The AFA-CWA raised the issue on Wednesday, at the Federal Aviation Administration safety summit in Northern Virginia and has submitted its list of priorities, including “a seat for every soul”, to Congress.

Legislators are in the process of crafting a FAA reauthorisation bill, which expires in September. The union submitted the same recommendation during the last round of reauthorisation in 2018.

The tragedy that haunts Nelson occurred in 1989, when United Airlines Flight 232 crash-landed in Sioux City, Iowa.

Following protocol, the flight attendants instructed the parents to wrap their unbuckled babies in blankets and place them on the floor. Three of the infants suffered injuries, and one died.

“Sadly, this has been more than a 30-year priority for our union,” Nelson said.

“We must have children safe on the plane and in their own seats with a proper restraint device to make sure it never happens again.”

In 1994, the debate re-emerged when a little girl sitting on her mother’s lap died in a USAir crash in Charlotte.

“The safest possible thing is for everybody to be restrained,” said Ben Hoffman, president-elect of the American Academy of Pediatrics.

On many foreign carriers, parents can (loosely) secure their child with a belly loop belt that wraps around the baby’s torso and attaches to the adult’s seat belt.

The International Air Transport Association’s Best Practices Guide recommends that parents tuck their children into a restraining device approved by the country’s safety regulator and the airline.

But the association concedes: “If the responsible person does not provide an approved infant restraint system, or if the CRS is not accepted in accordance with the airline’s policy or State regulations, the infant should be held by a responsible person.”
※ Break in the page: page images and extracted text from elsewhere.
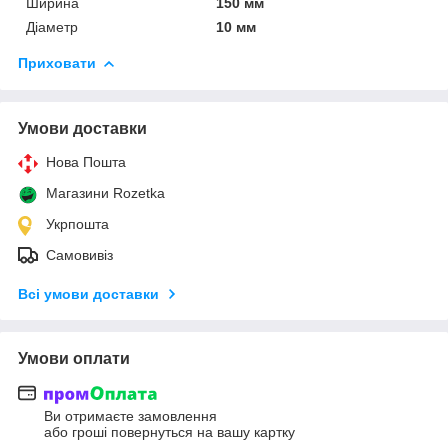
Ширина
150 мм
Діаметр
10 мм
Приховати
Умови доставки
Нова Пошта
Магазини Rozetka
Укрпошта
Самовивіз
Всі умови доставки
Умови оплати
Ви отримаєте замовлення
або гроші повернуться на вашу картку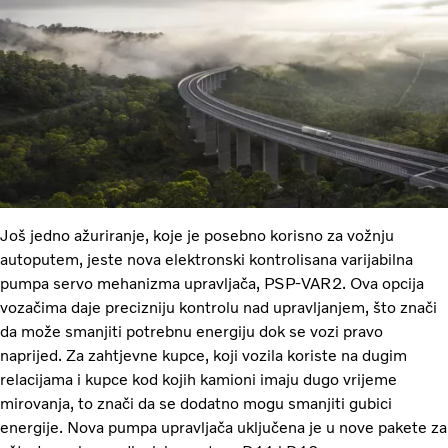
Još jedno ažuriranje, koje je posebno korisno za vožnju
autoputem, jeste nova elektronski kontrolisana varijabilna
pumpa servo mehanizma upravljača, PSP-VAR2. Ova opcija
vozačima daje precizniju kontrolu nad upravljanjem, što znači
da može smanjiti potrebnu energiju dok se vozi pravo
naprijed. Za zahtjevne kupce, koji vozila koriste na dugim
relacijama i kupce kod kojih kamioni imaju dugo vrijeme
mirovanja, to znači da se dodatno mogu smanjiti gubici
energije. Nova pumpa upravljača uključena je u nove pakete za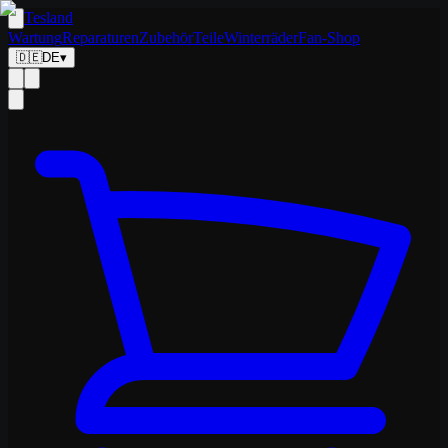
Tesland
Wartung
Reparaturen
Zubehör
Teile
Winterräder
Fan-Shop
🇩🇪
DE
▾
Hoffman recognises the drawbacks of requiring parents to purchase airplane tickets for their youngsters.

The main concern is that families will not be able to afford the airfare and will resort to driving, a more perilous mode of transportation.
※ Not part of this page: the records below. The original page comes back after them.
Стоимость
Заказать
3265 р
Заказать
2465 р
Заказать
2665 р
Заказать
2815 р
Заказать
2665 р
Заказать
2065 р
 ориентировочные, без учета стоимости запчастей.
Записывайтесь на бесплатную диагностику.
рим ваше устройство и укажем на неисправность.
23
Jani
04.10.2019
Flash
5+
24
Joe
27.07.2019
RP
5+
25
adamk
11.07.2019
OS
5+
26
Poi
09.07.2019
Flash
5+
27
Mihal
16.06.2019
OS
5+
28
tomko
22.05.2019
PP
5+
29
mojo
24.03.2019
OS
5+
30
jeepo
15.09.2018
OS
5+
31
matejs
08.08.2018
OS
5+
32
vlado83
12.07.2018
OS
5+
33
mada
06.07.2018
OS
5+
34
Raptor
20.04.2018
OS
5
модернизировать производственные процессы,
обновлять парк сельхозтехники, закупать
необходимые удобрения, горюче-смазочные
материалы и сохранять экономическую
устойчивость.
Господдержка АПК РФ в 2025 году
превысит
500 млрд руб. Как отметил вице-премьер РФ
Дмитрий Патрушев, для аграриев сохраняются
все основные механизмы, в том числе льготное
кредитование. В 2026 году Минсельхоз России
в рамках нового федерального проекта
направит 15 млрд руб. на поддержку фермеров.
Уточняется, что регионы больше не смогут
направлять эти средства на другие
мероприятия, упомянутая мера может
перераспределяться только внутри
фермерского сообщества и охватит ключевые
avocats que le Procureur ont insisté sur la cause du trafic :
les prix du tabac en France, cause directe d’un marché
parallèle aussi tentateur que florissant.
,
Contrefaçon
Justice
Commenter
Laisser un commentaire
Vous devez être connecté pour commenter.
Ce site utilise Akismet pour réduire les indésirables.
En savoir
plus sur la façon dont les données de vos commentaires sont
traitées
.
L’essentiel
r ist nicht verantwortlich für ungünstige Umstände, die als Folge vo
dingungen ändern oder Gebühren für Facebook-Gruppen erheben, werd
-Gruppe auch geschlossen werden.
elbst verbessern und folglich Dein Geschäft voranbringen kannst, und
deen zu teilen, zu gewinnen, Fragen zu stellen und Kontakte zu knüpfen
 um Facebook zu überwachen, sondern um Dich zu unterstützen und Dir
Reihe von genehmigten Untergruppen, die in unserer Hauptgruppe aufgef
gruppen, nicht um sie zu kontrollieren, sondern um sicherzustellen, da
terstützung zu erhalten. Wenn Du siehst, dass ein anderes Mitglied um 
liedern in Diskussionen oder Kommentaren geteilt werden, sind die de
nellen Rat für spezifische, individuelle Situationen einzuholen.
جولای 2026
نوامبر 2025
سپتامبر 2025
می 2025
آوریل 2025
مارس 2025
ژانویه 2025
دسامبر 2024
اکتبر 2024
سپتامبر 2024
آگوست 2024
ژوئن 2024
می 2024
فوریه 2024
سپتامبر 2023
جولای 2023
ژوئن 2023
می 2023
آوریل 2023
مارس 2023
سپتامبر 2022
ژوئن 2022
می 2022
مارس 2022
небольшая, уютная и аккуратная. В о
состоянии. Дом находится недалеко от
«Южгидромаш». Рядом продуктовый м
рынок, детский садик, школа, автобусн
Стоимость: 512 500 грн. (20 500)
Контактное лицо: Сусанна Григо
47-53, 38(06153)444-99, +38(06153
“If they travel by car instead, they will actually be putting themselves at a significantly greater risk, because car crashes are so much more common than airplane incidents, whether it’s a crash or turbulence,” Hoffman said.

To emphasise his point, he cited a 2003 study published in the “Journal of the American Medical Association Pediatrics” that assessed the risks to children if families switched from air to car travel.

The researchers determined that if as few as 5% to 10% of travellers hit the road instead of flying, the number of infant deaths caused by car accidents would likely exceed the number of fatalities averted by requiring child restraints on planes.

“Unless space for young children in restraint seats can be provided at low cost to families, with little or no diversion to automobile travel, a policy requiring restraint seat use could cause a net increase in deaths,” the researchers said.

Hoffman said the best solution is for airlines to discount tickets for young travellers.

“That would be great if the airline provided some mechanism to support the parents and not charge a full fare. But the current system is cost prohibitive for many families,” Hoffman said.